DATASET: Begin

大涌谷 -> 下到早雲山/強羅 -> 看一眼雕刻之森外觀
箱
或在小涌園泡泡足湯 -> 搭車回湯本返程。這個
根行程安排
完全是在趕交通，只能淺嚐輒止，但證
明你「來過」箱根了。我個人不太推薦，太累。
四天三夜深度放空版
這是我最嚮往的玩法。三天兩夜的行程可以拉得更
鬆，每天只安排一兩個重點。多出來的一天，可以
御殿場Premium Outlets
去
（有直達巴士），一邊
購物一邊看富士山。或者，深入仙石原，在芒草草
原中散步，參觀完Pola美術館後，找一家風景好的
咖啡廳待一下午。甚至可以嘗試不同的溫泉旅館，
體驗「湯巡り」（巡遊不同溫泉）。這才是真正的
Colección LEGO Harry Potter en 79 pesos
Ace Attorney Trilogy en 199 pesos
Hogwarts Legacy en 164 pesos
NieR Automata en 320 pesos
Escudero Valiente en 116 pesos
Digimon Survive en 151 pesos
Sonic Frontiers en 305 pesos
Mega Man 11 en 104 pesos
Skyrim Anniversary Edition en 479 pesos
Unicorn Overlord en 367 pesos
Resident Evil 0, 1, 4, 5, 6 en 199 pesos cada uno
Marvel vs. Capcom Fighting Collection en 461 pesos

DATASET: End
DATASET: Begin

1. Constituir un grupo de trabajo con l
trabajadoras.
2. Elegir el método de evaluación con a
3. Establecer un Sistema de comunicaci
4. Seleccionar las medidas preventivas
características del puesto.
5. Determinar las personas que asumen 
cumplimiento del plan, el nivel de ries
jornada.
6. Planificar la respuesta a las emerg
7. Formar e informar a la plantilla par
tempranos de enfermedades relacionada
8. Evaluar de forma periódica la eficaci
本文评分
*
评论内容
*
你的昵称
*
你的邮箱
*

DATASET: End
DATASET: Begin

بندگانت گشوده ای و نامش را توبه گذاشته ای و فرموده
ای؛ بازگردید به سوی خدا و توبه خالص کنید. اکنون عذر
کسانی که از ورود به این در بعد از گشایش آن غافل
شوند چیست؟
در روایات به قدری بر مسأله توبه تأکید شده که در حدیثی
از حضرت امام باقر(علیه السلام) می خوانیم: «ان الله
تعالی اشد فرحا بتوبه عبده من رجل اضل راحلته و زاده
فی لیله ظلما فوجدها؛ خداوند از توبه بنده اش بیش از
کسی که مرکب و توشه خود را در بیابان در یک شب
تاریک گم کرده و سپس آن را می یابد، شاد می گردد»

DATASET: End

AIM OF THE TASK >> Your task is to show every line of the listing above containing "pesos".

SOLUTION TO THIS PROBLEM >>
Colección LEGO Harry Potter en 79 pesos
Ace Attorney Trilogy en 199 pesos
Hogwarts Legacy en 164 pesos
NieR Automata en 320 pesos
Escudero Valiente en 116 pesos
Digimon Survive en 151 pesos
Sonic Frontiers en 305 pesos
Mega Man 11 en 104 pesos
Skyrim Anniversary Edition en 479 pesos
Unicorn Overlord en 367 pesos
Resident Evil 0, 1, 4, 5, 6 en 199 pesos cada uno
Marvel vs. Capcom Fighting Collection en 461 pesos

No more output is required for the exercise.